WORK TO BE COMPLETED> Go through the lines below and repeat each one exactly, skipping pictures.

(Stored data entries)
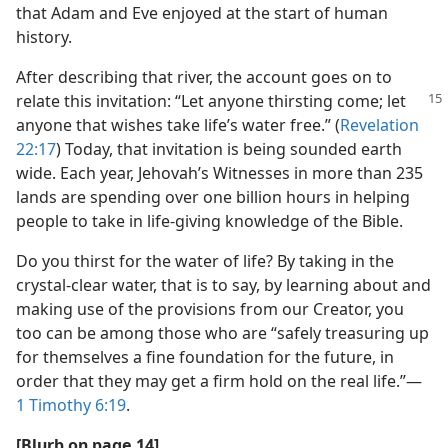
that Adam and Eve enjoyed at the start of human
history.
After describing that river, the account goes on to
relate this invitation: “Let anyone
thirsting come; let
anyone that wishes take life’s water free.” (
Revelation
22:17
) Today, that invitation is being sounded earth
wide. Each year, Jehovah’s Witnesses in more than 235
lands are spending over one billion hours in helping
people to take in life-giving knowledge of the Bible.
Do you thirst for the water of life? By taking in the
crystal-clear water, that is to say, by learning about and
making use of the provisions from our Creator, you
too can be among those who are “safely treasuring up
for themselves a fine foundation for the future, in
order that they may get a firm hold on the real life.”​—
1 Timothy 6:19
.
[Blurb on page 14]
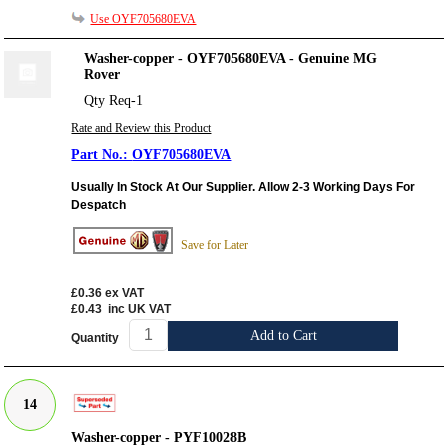
Use OYF705680EVA
Washer-copper - OYF705680EVA - Genuine MG
Rover
Qty Req-1
Rate and Review this Product
OYF705680EVA
Usually In Stock At Our Supplier. Allow 2-3 Working Days For
Despatch
Save for Later
£0.36
ex VAT
£0.43
inc UK VAT
Add to Cart
Quantity
14
Washer-copper - PYF10028B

TASK SOLUTION>
that Adam and Eve enjoyed at the start of human
history.
After describing that river, the account goes on to
relate this invitation: “Let anyone
thirsting come; let
anyone that wishes take life’s water free.” (
Revelation
22:17
) Today, that invitation is being sounded earth
wide. Each year, Jehovah’s Witnesses in more than 235
lands are spending over one billion hours in helping
people to take in life-giving knowledge of the Bible.
Do you thirst for the water of life? By taking in the
crystal-clear water, that is to say, by learning about and
making use of the provisions from our Creator, you
too can be among those who are “safely treasuring up
for themselves a fine foundation for the future, in
order that they may get a firm hold on the real life.”​—
1 Timothy 6:19
.
[Blurb on page 14]
Use OYF705680EVA
Washer-copper - OYF705680EVA - Genuine MG
Rover
Qty Req-1
Rate and Review this Product
OYF705680EVA
Usually In Stock At Our Supplier. Allow 2-3 Working Days For
Despatch
Save for Later
£0.36
ex VAT
£0.43
inc UK VAT
Add to Cart
Quantity
14
Washer-copper - PYF10028B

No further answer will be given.